Activity: Locate the string "partir" in the records below. Copy every line where it occurs.

Data for analysis:
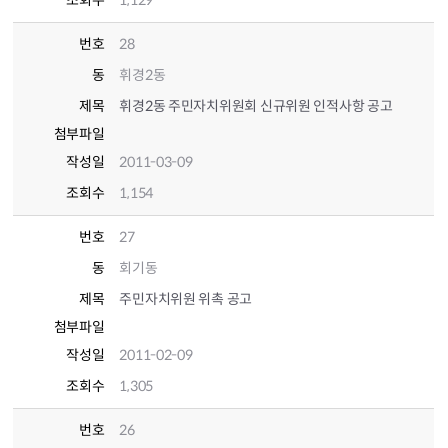
조회수
1,129
번호
28
동
휘경2동
제목
휘경2동 주민자치위원회 신규위원 인적사항 공고
첨부파일
작성일
2011-03-09
조회수
1,154
번호
27
동
회기동
제목
주민자치위원 위촉 공고
첨부파일
작성일
2011-02-09
조회수
1,305
번호
26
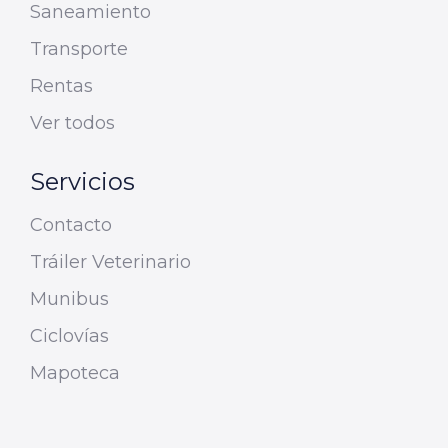
Saneamiento
Transporte
Rentas
Ver todos
Servicios
Contacto
Tráiler Veterinario
Munibus
Ciclovías
Mapoteca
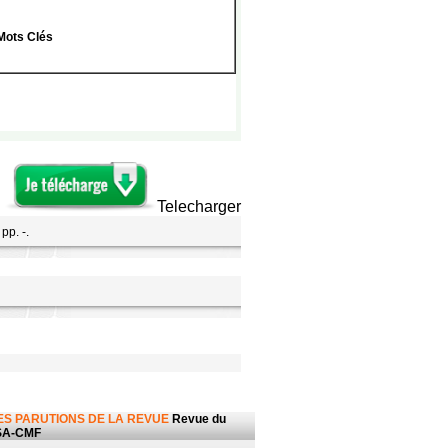
Mots Clés
Telecharger
pp. -.
ES PARUTIONS DE LA REVUE
Revue du
SA-CMF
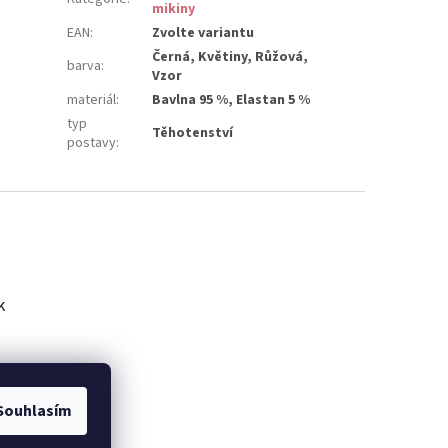
mikiny
EAN
:
Zvolte variantu
Černá, Květiny, Růžová,
barva
:
Vzor
materiál
:
Bavlna 95 %, Elastan 5 %
typ
Těhotenství
postavy
:
k
Souhlasím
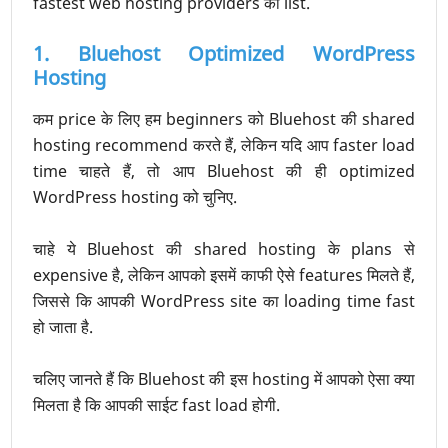
fastest web hosting providers की list.
1. Bluehost Optimized WordPress
Hosting
कम price के लिए हम beginners को Bluehost की shared
hosting recommend करते हैं, लेकिन यदि आप faster load
time चाहते हैं, तो आप Bluehost की ही optimized
WordPress hosting को चुनिए.
चाहे ये Bluehost की shared hosting के plans से
expensive है, लेकिन आपको इसमें काफी ऐसे features मिलते हैं,
जिससे कि आपकी WordPress site का loading time fast
हो जाता है.
चलिए जानते हैं कि Bluehost की इस hosting में आपको ऐसा क्या
मिलता है कि आपकी साईट fast load होगी.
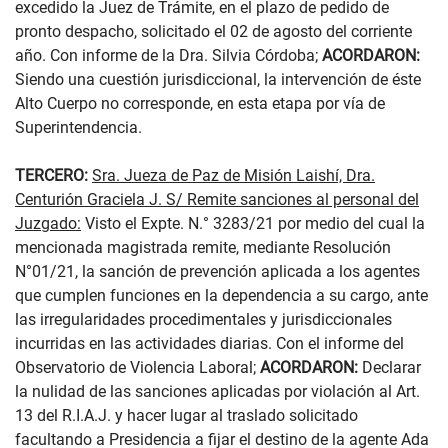
excedido la Juez de Trámite, en el plazo de pedido de
pronto despacho, solicitado el 02 de agosto del corriente
año. Con informe de la Dra. Silvia Córdoba;
ACORDARON:
Siendo una cuestión jurisdiccional, la intervención de éste
Alto Cuerpo no corresponde, en esta etapa por vía de
Superintendencia.
TERCERO:
Sra. Jueza de Paz de Misión Laishí, Dra.
Centurión Graciela J. S/ Remite sanciones al personal del
Juzgado:
Visto el Expte. N.° 3283/21 por medio del cual la
mencionada magistrada remite, mediante Resolución
N°01/21, la sanción de prevención aplicada a los agentes
que cumplen funciones en la dependencia a su cargo, ante
las irregularidades procedimentales y jurisdiccionales
incurridas en las actividades diarias. Con el informe del
Observatorio de Violencia Laboral;
ACORDARON:
Declarar
la nulidad de las sanciones aplicadas por violación al Art.
13 del R.I.A.J. y hacer lugar al traslado solicitado
facultando a Presidencia a fijar el destino de la agente Ada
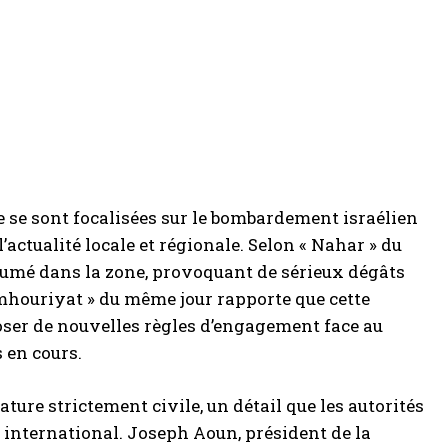
se se sont focalisées sur le bombardement israélien
ctualité locale et régionale. Selon « Nahar » du
ésumé dans la zone, provoquant de sérieux dégâts
umhouriyat » du même jour rapporte que cette
poser de nouvelles règles d’engagement face au
 en cours.
nature strictement civile, un détail que les autorités
 international. Joseph Aoun, président de la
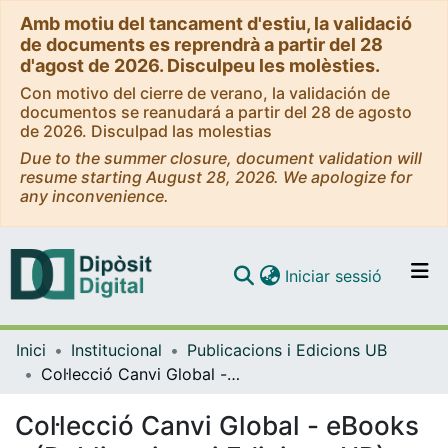
Amb motiu del tancament d'estiu, la validació
de documents es reprendrà a partir del 28
d'agost de 2026. Disculpeu les molèsties.
Con motivo del cierre de verano, la validación de
documentos se reanudará a partir del 28 de agosto
de 2026. Disculpad las molestias
Due to the summer closure, document validation will
resume starting August 28, 2026. We apologize for
any inconvenience.
(current)
Iniciar sessió
Comunitats i col·leccions
Inici
Institucional
Publicacions i Edicions UB
Navega per tot el DD
Col·lecció Canvi Global - eBooks - (Publicacions i Edicions UB)
Com publicar
Col·lecció Canvi Global - eBooks
Contacte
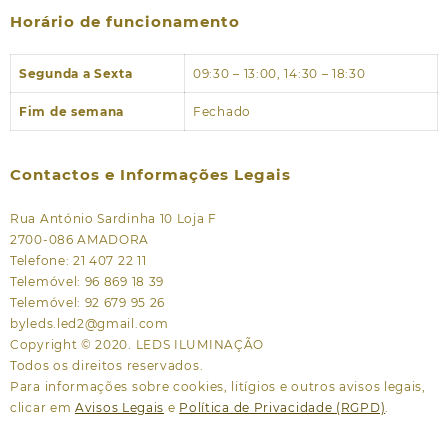
Horário de funcionamento
Segunda a Sexta
09:30 – 13:00, 14:30 – 18:30
Fim de semana
Fechado
Contactos e Informações Legais
Rua António Sardinha 10 Loja F
2700-086 AMADORA
Telefone: 21 407 22 11
Telemóvel: 96 869 18 39
Telemóvel: 92 679 95 26
byleds.led2@gmail.com
Copyright © 2020. LEDS ILUMINAÇÃO
Todos os direitos reservados.
Para informações sobre cookies, litígios e outros avisos legais,
clicar em
Avisos Legais
e
Política de Privacidade (RGPD)
.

Expected answer:
de documents es reprendrà a partir del 28
documentos se reanudará a partir del 28 de agosto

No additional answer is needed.